Politicians can’t dance, probably because they’re aliens

issue 18 August 2012

Let us talk about politicians dancing. Specifically, let us talk about Boris Johnson and David Cameron dancing to the Spice Girls at the Olympic closing ceremony. Graceful, elegant, debonair, all of these things it was not. Cameron clapped, strangled by his tie, like a man whose sober country church has been taken over for a week by some bastard with a guitar. Boris was more relaxed, swinging his belly to the beat as a bountiful chick might swing her boobs. Digging it, like Daddy Pig might dig the DJ at Peppa’s wedding. Did you see? The cameraman held them both for 20 seconds and then moved abruptly on. ‘This isn’t funny,’ a producer might have told him. ‘This is like watching them on the loo.’ And my response came in stages.

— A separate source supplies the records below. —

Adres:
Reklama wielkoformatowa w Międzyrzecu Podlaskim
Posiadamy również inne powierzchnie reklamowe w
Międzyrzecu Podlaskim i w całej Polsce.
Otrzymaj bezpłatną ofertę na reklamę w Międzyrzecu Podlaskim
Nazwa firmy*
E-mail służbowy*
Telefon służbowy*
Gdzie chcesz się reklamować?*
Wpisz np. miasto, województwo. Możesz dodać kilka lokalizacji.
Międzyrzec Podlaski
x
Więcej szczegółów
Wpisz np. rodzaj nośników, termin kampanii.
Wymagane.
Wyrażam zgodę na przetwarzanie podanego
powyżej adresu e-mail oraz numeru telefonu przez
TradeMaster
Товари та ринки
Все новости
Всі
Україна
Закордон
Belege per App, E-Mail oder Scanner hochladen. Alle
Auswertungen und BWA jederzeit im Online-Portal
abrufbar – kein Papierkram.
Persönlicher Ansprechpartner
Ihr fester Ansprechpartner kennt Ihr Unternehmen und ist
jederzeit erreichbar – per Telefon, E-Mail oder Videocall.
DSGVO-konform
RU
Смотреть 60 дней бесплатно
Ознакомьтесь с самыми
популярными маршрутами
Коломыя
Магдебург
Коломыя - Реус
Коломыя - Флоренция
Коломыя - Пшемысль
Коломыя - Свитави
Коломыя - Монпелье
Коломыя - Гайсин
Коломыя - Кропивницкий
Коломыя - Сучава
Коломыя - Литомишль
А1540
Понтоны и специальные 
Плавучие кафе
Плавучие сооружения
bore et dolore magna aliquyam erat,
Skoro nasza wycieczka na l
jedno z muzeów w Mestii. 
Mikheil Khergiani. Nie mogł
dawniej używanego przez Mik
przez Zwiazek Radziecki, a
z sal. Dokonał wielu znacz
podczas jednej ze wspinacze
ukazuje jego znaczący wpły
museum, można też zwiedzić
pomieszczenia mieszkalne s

Stage 1: The comparative stage. Is there a politician in Britain who would have looked better up there? No. Osborne would have been still as a petrified tree. Hague, moving inadvisably. And I have a strong mental image, for some reason, of Ed Miliband dancing like a robot from 1984. Ed Balls would be Boris in a different head. His wife would not dance. Harriet Harman would convey a strong impression of the handbag she was almost dancing around, although not quite as strong as that conveyed by, say, Caroline Flint. I cannot imagine how Vince Cable would dance to the Spice Girls. I try, and the spots gather before my eyes.

Stage 2: Resentment. This sucks. It bloody sucks. What is it with these people? Why do they all have to be so weird? Who wears a suit and tie to a pop concert, anyway? I know it’s a trivial point but, Christ, people are alienated from politics enough already.